Data items
________________________________________

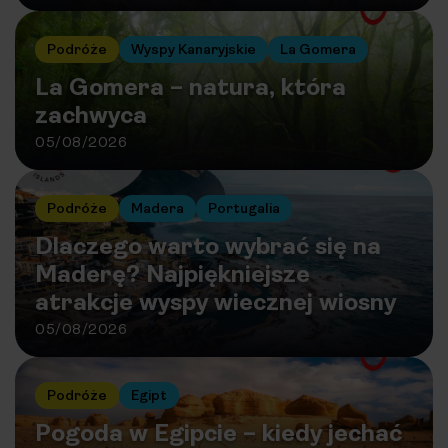
Podróże
Wyspy Kanaryjskie
La Gomera
La Gomera – natura, która
zachwyca
05/08/2026
Podróże
Madera
Portugalia
Dlaczego warto wybrać się na
Maderę? Najpiękniejsze
atrakcje wyspy wiecznej wiosny
05/08/2026
Podróże
Egipt
Pogoda w Egipcie – kiedy jechać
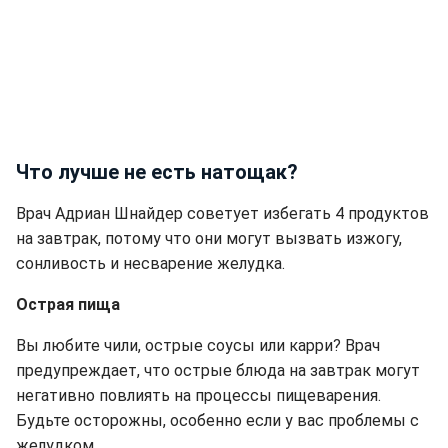
Что лучше не есть натощак?
Врач Адриан Шнайдер советует избегать 4 продуктов
на завтрак, потому что они могут вызвать изжогу,
сонливость и несварение желудка.
Острая пища
Вы любите чили, острые соусы или карри? Врач
предупреждает, что острые блюда на завтрак могут
негативно повлиять на процессы пищеварения.
Будьте осторожны, особенно если у вас проблемы с
желудком.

________________________________________

Using the entries above, count the lines that have the string "острые" in them. Answer with that number only.

2